Итальянцы уже в начале XVII века вполне сознавали, что лучше утолять
эту свою страсть, не дожидаясь помощи от начальства - просто строить
собственными силами театральные здания и затем устраивать в них
представления. В этом смысле самым передовым городом была, конечно,
Венеция: там буквально за несколько десятилетий при содействии
знатнейших семейств театры выстроились вдоль берегов Большого Канала
чуть ли не бок о бок. Честь открытия первого общественного театра также
выпала Венеции - это случилось в 1637 году, попечением семейства Трон.
Строительство прочих венецианских театров происходило по той же схеме,
что и в других итальян-ских городах: знатная или даже королевская семья
строила театр и открывала его для публики, доверив управление одному
или нескольким импрессарио, которые затем отдавали владельцам часть
прибыли.
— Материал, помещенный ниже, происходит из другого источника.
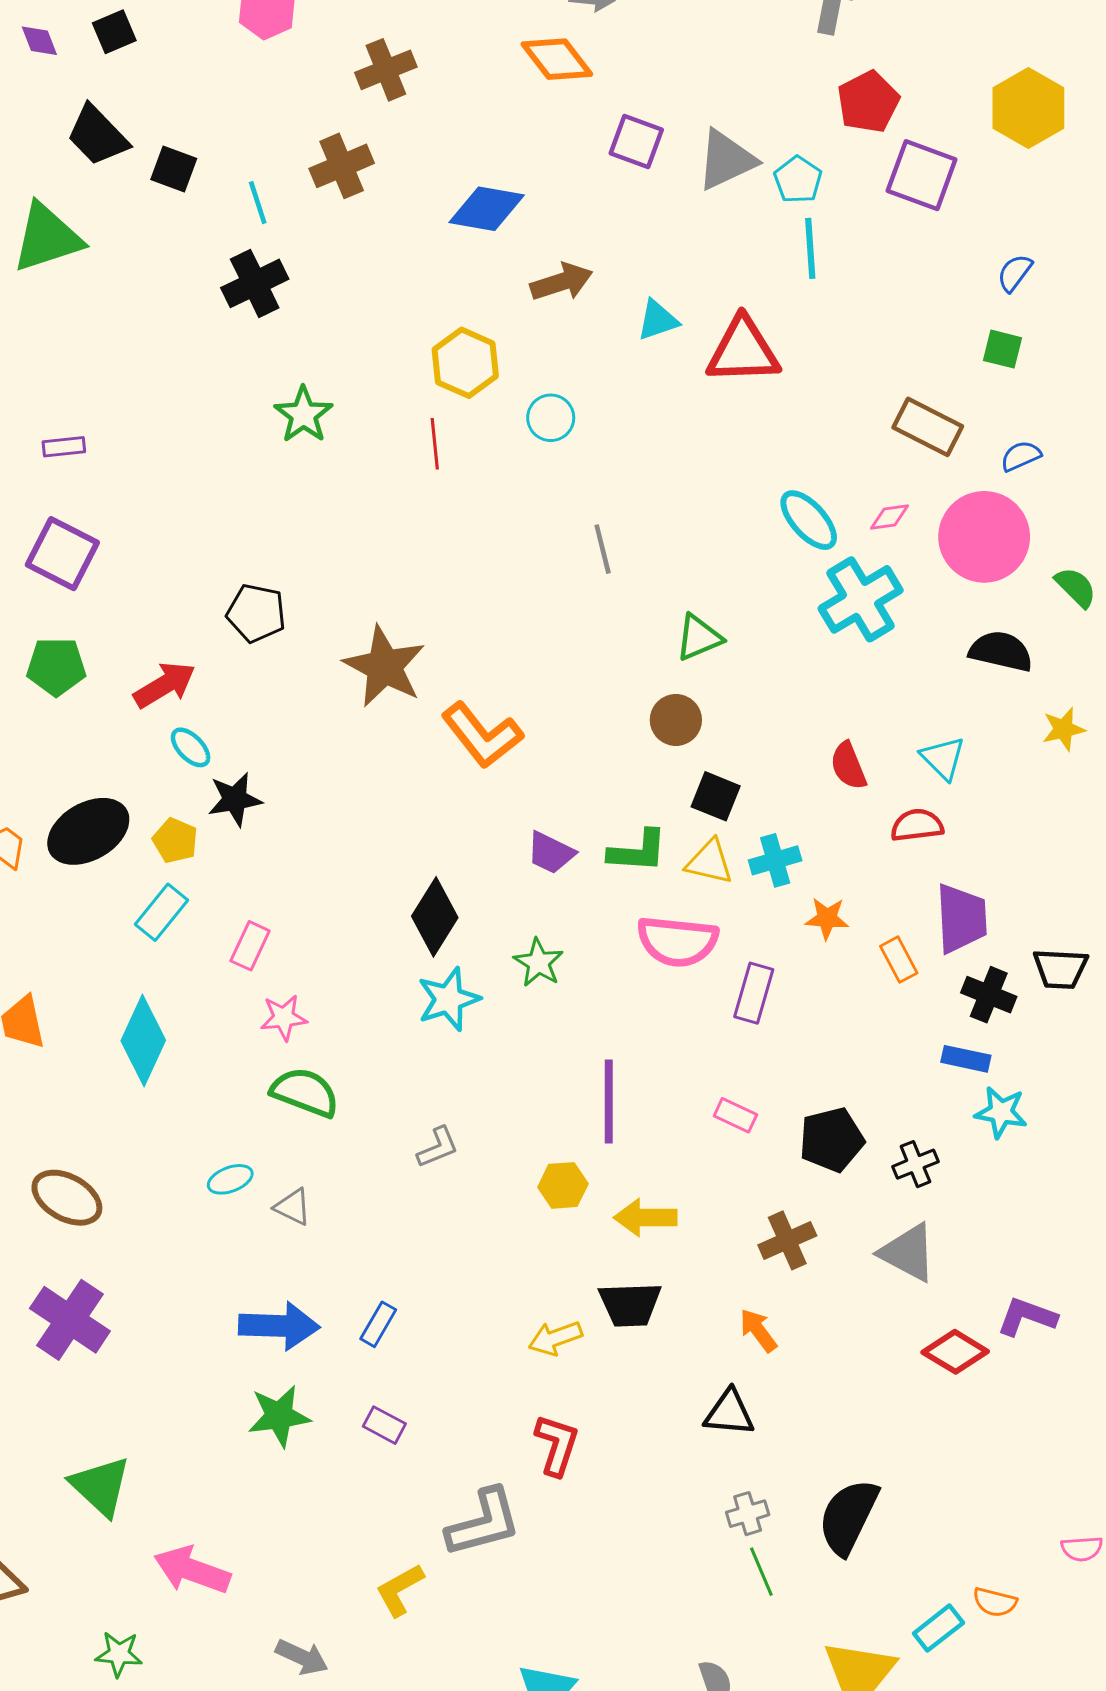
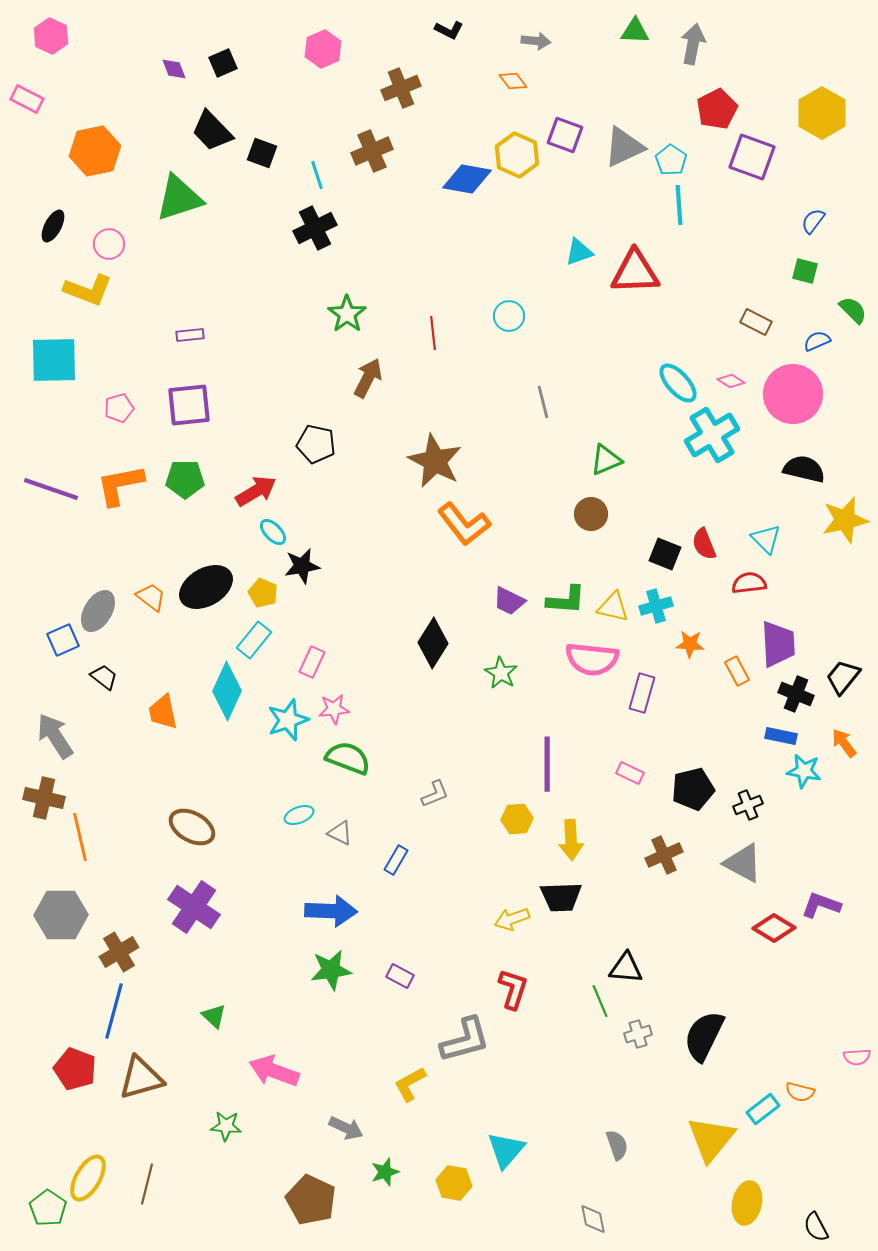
orange diamond: (557, 59) -> (513, 81), size x0.6
brown arrow: (561, 282) -> (368, 378), moved, turned -45
yellow hexagon: (465, 363) -> (517, 155), moved
brown rectangle: (928, 427) -> (756, 322), size x0.7
pink diamond: (890, 517) -> (731, 381), turned 40
purple square: (62, 554) -> (189, 405), turned -33
green semicircle: (1076, 587) -> (853, 310), moved
brown star: (384, 667) -> (435, 461), moved
yellow star: (1064, 729) -> (845, 520), size x1.6
black square: (716, 796) -> (665, 554), moved
black trapezoid: (1060, 969) -> (843, 677), turned 126
cyan star: (448, 999) -> (288, 720), moved
cyan diamond: (143, 1040) -> (227, 691), moved
yellow arrow: (645, 1218) -> (571, 840), turned -93
blue rectangle: (378, 1324) -> (396, 860), moved
orange arrow: (758, 1330) -> (844, 743), moved
green triangle: (100, 1486) -> (214, 1016), size x0.6
green line: (761, 1572) -> (600, 1001), moved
Такая система имела много несомненных преимуществ, ибо
работала быстро и обеспечивала предпринимателю свободу, избавляя его от
всякого контроля, однако ее изъяном, не раз обнаруживавшим себя в эпоху
барокко, был риск провала из-за некомпетентности импрессарио или из-за
переменчивых пристрастий публики, а также денежные потери из-за
неудачно спланированного сезона, когда певцам не удавалось ничего
заработать.
Венеция долгое время сохраняла эту организацию театрального дела вкупе
с незыблемым авторитетом во всем, что касалось оперы, а потому ее
честно завоеванная в XVII веке музыкальная слава не меркла до конца
следующего столетия, по-прежнему восхищая многих иностранцев: как
заметил Ла Ланд, "в Италии после Неаполя Венеция - тот город, где
наилучшая музыка представлена наилучшим образом"6.
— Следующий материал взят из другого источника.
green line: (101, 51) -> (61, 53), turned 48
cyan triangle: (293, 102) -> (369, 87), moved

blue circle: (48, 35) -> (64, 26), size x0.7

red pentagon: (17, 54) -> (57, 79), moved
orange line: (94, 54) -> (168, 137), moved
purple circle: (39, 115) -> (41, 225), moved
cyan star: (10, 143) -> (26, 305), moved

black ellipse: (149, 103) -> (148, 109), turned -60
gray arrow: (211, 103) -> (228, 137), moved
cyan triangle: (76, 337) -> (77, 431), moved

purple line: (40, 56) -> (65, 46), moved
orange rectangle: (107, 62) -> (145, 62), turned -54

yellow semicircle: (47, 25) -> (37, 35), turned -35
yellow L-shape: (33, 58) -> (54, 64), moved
Примеру Венеции поневоле следовали и другие города. В Турине опера
существовала стараниями акционерного общества сорока антрепренеров,
которые организовывали сезон и вкладывали необходимые деньги, искренне
надеясь вернуть их с лихвой с театральных сборов, - тем не менее во
всех этих приготовлениях участвовал король Пьемонта, обычно даривший
организаторам в начале каждого сезона 18 000 ливров, да еще и
обеспечивавший их потребным количеством лошадей и карет. Зрителям
предлагалось либо арендовать ложу на целый год, либо довольствоваться
партером, где взималась только входная плата.
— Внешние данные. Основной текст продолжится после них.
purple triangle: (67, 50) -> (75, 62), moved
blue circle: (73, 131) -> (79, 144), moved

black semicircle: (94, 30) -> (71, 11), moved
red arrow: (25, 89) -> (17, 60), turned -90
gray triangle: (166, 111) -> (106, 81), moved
В Бреши судьба оперы была всецело в руках импрессарио, который
оплачивал все расходы из своих же прибылей, но в случае чего мог
рассчитывать на помощь местной Академии Наук. Миланский Реджио
(предшественник Ла Скала) принадлежал акционерному обществу тридцати
антрепренеров, которое и управляло театром в течение всего сезона: у
каждого из акционеров была ложа, остальные сдавались. Когда решили
построить новый театр, еще одна компания вложила в проект деньги,
заранее зная, что все окупится благодаря продаже лож - потому-то Ла
Скала и был выстроен всего за два года. Конечно, только богатые
миланские семьи могли позволить себе покупку ложи: при покупке нужно
было уплатить 14 000 ливров, а потом еще вносить по 200 ливров ежегодно
в качестве своего рода абонементной платы да еще, правда, уже
понемногу, приплачивать за всякого, кто бывал в семейной ложе как
гость. Ла Ланд отмечал, что такие семейные ложи (настоящая
недвижимость, наследуемая из поколения в поколение) были очень
комфортабельны, и объяснял это тем, что владельцы "проводят там
четвертую часть жизни".
В театре Сан-Карло ложи первых трех ярусов раскупались неаполитанскими
и испанскими аристократами, однако и тут владельцы обязаны были платить
импрессарио ежегодную ренту. Публика поскромнее, как и в прочих
итальянских театрах, довольствовалась партером или райком, где
взималась лишь входная плата.
Само собой разумеется, что ради успеха антрепризы импрессарио должны
были постараться изо всех сил и ни в чем не допустить ошибки: следовало
составить отличную программу, пригласить (хотя бы на главные роли)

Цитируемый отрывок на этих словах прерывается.